**What the exercise asks:** Check every line of the entries below for "данные", and copy the lines that have it.
◇ ◇ ◇
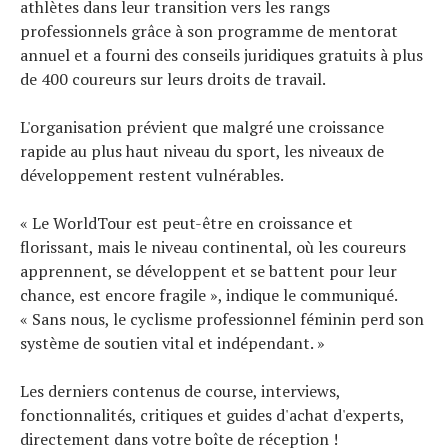
athlètes dans leur transition vers les rangs
professionnels grâce à son programme de mentorat
annuel et a fourni des conseils juridiques gratuits à plus
de 400 coureurs sur leurs droits de travail.
L'organisation prévient que malgré une croissance
rapide au plus haut niveau du sport, les niveaux de
développement restent vulnérables.
« Le WorldTour est peut-être en croissance et
florissant, mais le niveau continental, où les coureurs
apprennent, se développent et se battent pour leur
chance, est encore fragile », indique le communiqué.
« Sans nous, le cyclisme professionnel féminin perd son
système de soutien vital et indépendant. »
Les derniers contenus de course, interviews,
fonctionnalités, critiques et guides d'achat d'experts,
directement dans votre boîte de réception !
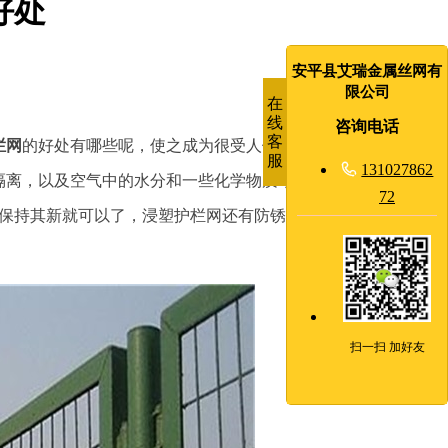
好处
安平县艾瑞金属丝网有
限公司
在
线
咨询电话
客
栏网
的好处有哪些呢，使之成为很受人们喜爱的护栏网产品。
服

131027862
隔离，以及空气中的水分和一些化学物质，使得其不容易被氧
72
保持其新就可以了，浸塑护栏网还有防锈，防褪色，抗紫外线
扫一扫 加好友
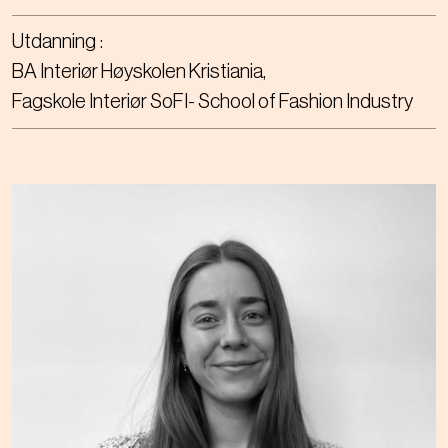
Utdanning
BA Interiør Høyskolen Kristiania
Fagskole Interiør SoFI- School of Fashion Industry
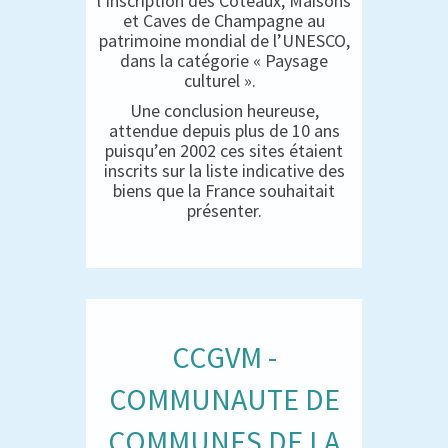
l’inscription des Coteaux, Maisons
et Caves de Champagne au
patrimoine mondial de l’UNESCO,
dans la catégorie « Paysage
culturel ».
Une conclusion heureuse,
attendue depuis plus de 10 ans
puisqu’en 2002 ces sites étaient
inscrits sur la liste indicative des
biens que la France souhaitait
présenter.
CCGVM -
COMMUNAUTE DE
COMMUNES DE LA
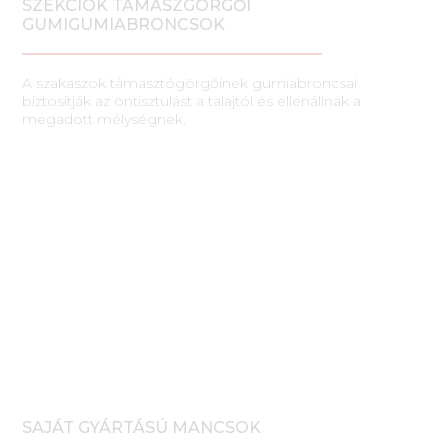
SZEKCIÓK TÁMASZGÖRGŐI
GUMIGUMIABRONCSOK
A szakaszok támasztógörgőinek gumiabroncsai
biztosítják az öntisztulást a talajtól és ellenállnak a
megadott mélységnek.
SAJÁT GYÁRTÁSÚ MANCSOK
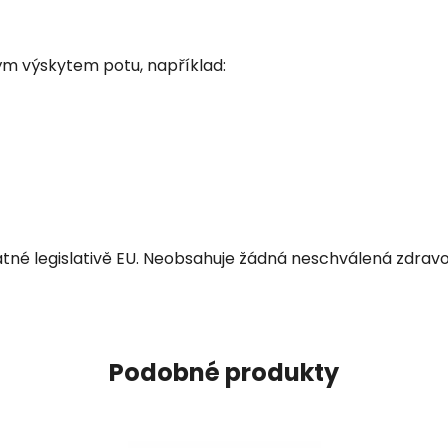
m výskytem potu, například:
tné legislativě EU. Neobsahuje žádná neschválená zdravot
Podobné produkty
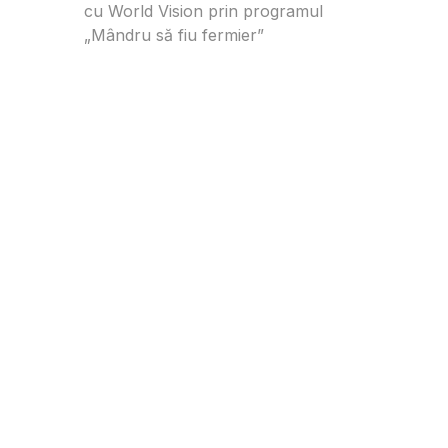
cu World Vision prin programul
„Mândru să fiu fermier”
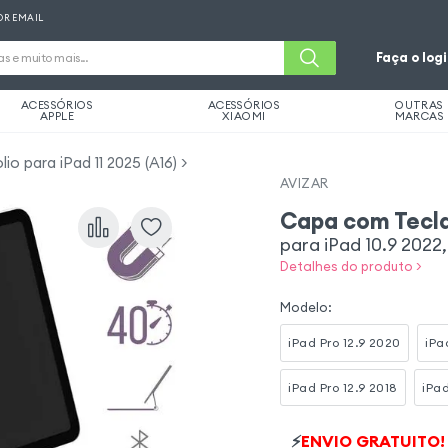
OR EMAIL
Faça o log
ACESSÓRIOS
ACESSÓRIOS
OUTRAS
APPLE
XIAOMI
MARCAS
io para iPad 11 2025 (A16)
AVIZAR
Capa com Tecl
para iPad 10.9 202
Detalhes do produto >
Modelo
:
iPad Pro 12.9 2020
iPa
iPad Pro 12.9 2018
iPad
⚡
ENVIO GRATUITO!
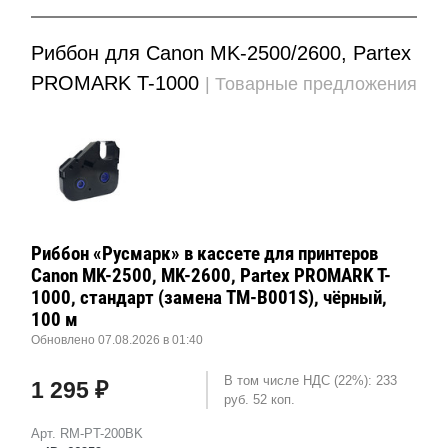
Риббон для Canon MK-2500/2600, Partex
PROMARK T-1000
| Товарные предложения
Риббон «Русмарк» в кассете для принтеров
Canon MK-2500, MK-2600, Partex PROMARK T-
1000, стандарт (замена TM-B001S), чёрный,
100 м
Обновлено 07.08.2026 в 01:40
В том числе НДС (22%): 233
1 295 ₽
руб. 52 коп.
Арт. RM-PT-200BK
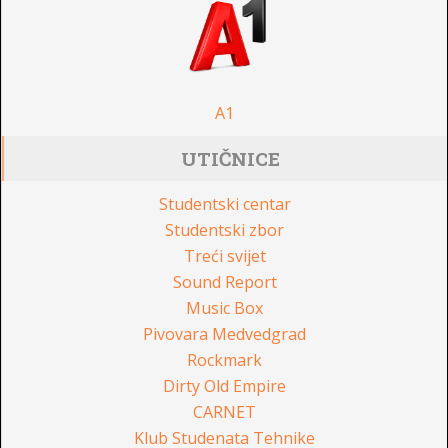
A1
UTIČNICE
Studentski centar
Studentski zbor
Treći svijet
Sound Report
Music Box
Pivovara Medvedgrad
Rockmark
Dirty Old Empire
CARNET
Klub Studenata Tehnike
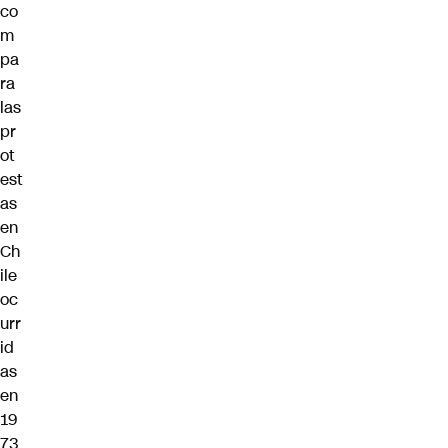
co
m
pa
ra
las
pr
ot
est
as
en
Ch
ile
oc
urr
id
as
en
19
73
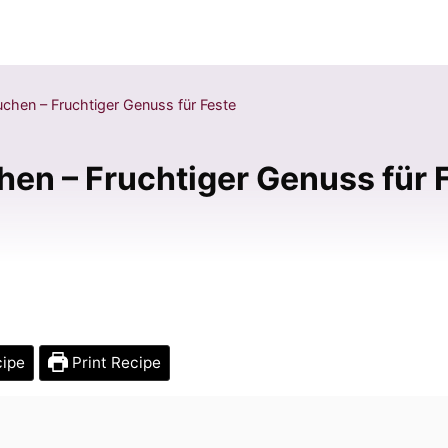
hen – Fruchtiger Genuss für Feste
en – Fruchtiger Genuss für 
cipe
Print Recipe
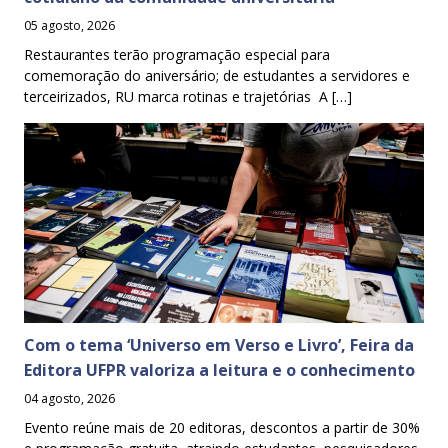
05 agosto, 2026
Restaurantes terão programação especial para
comemoração do aniversário; de estudantes a servidores e
terceirizados, RU marca rotinas e trajetórias A […]
Com o tema ‘Universo em Verso e Livro’, Feira da
Editora UFPR valoriza a leitura e o conhecimento
04 agosto, 2026
Evento reúne mais de 20 editoras, descontos a partir de 30%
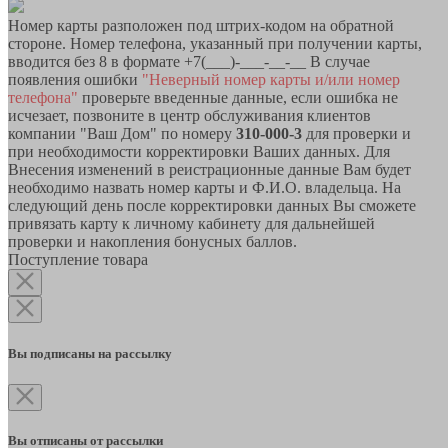
Номер карты разположен под штрих-кодом на обратной
стороне. Номер телефона, указанный при получении карты,
вводится без 8 в формате +7(___)-___-__-__ В случае
появления ошибки
"Неверный номер карты и/или номер
телефона"
проверьте введенные данные, если ошибка не
исчезает, позвоните в центр обслуживания клиентов
компании "Ваш Дом" по номеру
310-000-3
для проверки и
при необходимости корректировки Ваших данных. Для
Внесения изменений в реистрационные данные Вам будет
необходимо назвать номер карты и Ф.И.О. владельца. На
следующий день после корректировки данных Вы сможете
привязать карту к личному кабинету для дальнейшей
проверки и накопления бонусных баллов.
Поступление товара
Вы подписаны на рассылку
Вы отписаны от рассылки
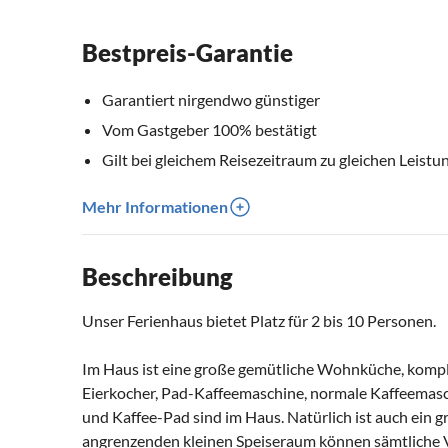
Bestpreis-Garantie
Garantiert nirgendwo günstiger
Vom Gastgeber 100% bestätigt
Gilt bei gleichem Reisezeitraum zu gleichen Leistu
Mehr Informationen
Beschreibung
Unser Ferienhaus bietet Platz für 2 bis 10 Personen.
Im Haus ist eine große gemütliche Wohnküche, komple
Eierkocher, Pad-Kaffeemaschine, normale Kaffeemas
und Kaffee-Pad sind im Haus. Natürlich ist auch ein
angrenzenden kleinen Speiseraum können sämtliche 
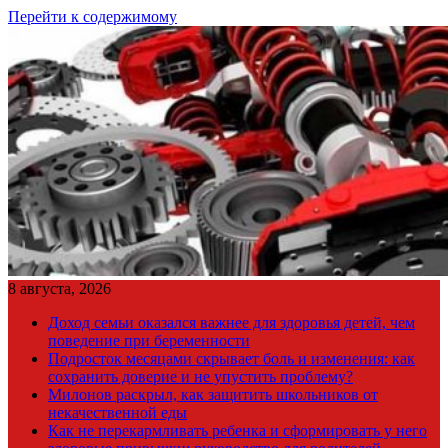
Перейти к содержимому
8 августа, 2026
Доход семьи оказался важнее для здоровья детей, чем
поведение при беременности
Подросток месяцами скрывает боль и изменения: как
сохранить доверие и не упустить проблему?
Милонов раскрыл, как защитить школьников от
некачественной еды
Как не перекармливать ребенка и сформировать у него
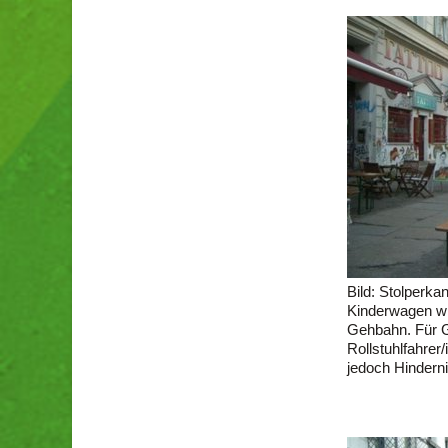
Bild: Stolperka
Kinderwagen wü
Gehbahn. Für G
Rollstuhlfahrer
jedoch Hindern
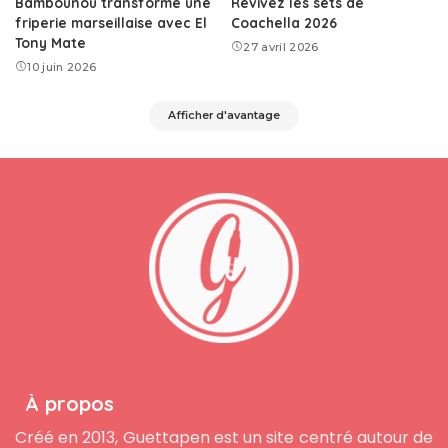
Bambounou transforme une
Revivez les sets de
friperie marseillaise avec El
Coachella 2026
Tony Mate
27 avril 2026
10 juin 2026
Afficher d'avantage
À propos
Créé en 2013, Guettapen est un site centré autour de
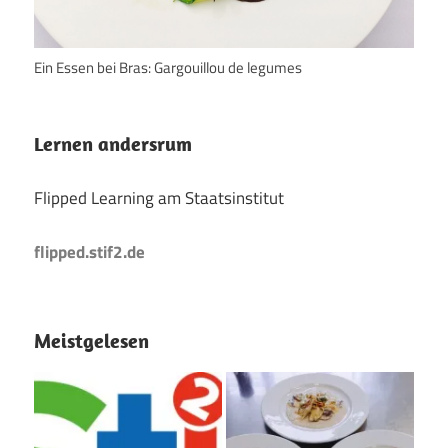
Ein Essen bei Bras: Gargouillou de legumes
Lernen andersrum
Flipped Learning am Staatsinstitut
flipped.stif2.de
Meistgelesen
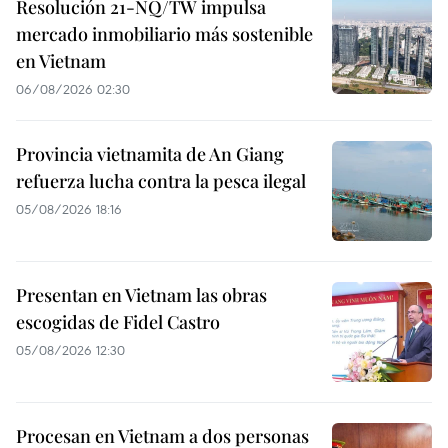
Resolución 21-NQ/TW impulsa
mercado inmobiliario más sostenible
en Vietnam
06/08/2026 02:30
Provincia vietnamita de An Giang
refuerza lucha contra la pesca ilegal
05/08/2026 18:16
Presentan en Vietnam las obras
escogidas de Fidel Castro
05/08/2026 12:30
Procesan en Vietnam a dos personas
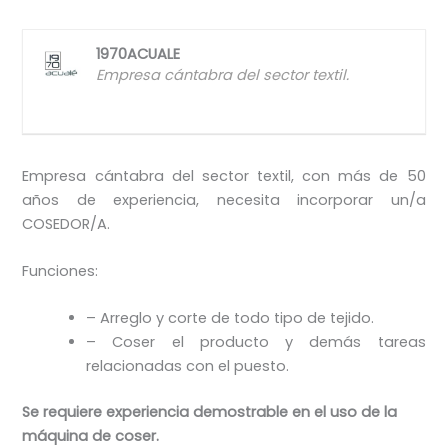
1970ACUALE
Empresa cántabra del sector textil.
Empresa cántabra del sector textil, con más de 50
años de experiencia, necesita incorporar un/a
COSEDOR/A.
Funciones:
– Arreglo y corte de todo tipo de tejido.
– Coser el producto y demás tareas
relacionadas con el puesto.
Se requiere experiencia demostrable en el uso de la
máquina de coser.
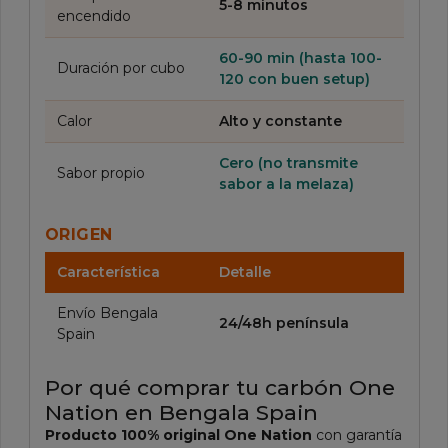
5-8 minutos
encendido
60-90 min (hasta 100-
Duración por cubo
120 con buen setup)
Calor
Alto y constante
Cero (no transmite
Sabor propio
sabor a la melaza)
ORIGEN
Característica
Detalle
Envío Bengala
24/48h península
Spain
Por qué comprar tu carbón One
Nation en Bengala Spain
Producto 100% original One Nation
con garantía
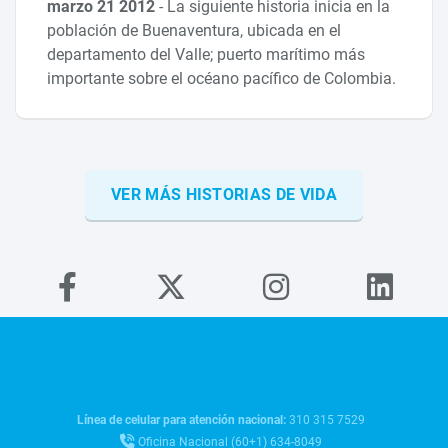
marzo 21 2012
-
La siguiente historia inicia en la
población de Buenaventura, ubicada en el
departamento del Valle; puerto marítimo más
importante sobre el océano pacífico de Colombia.
VER MÁS HISTORIAS DE VIDA
Línea de celular para atención nacional:
310 315 7529
Oficina Nacional (60+1) 634-8049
◇ ◇ ◇
**Completed task:**
проверьте введенные данные, если ошибка не
Внесения изменений в реистрационные данные Вам будет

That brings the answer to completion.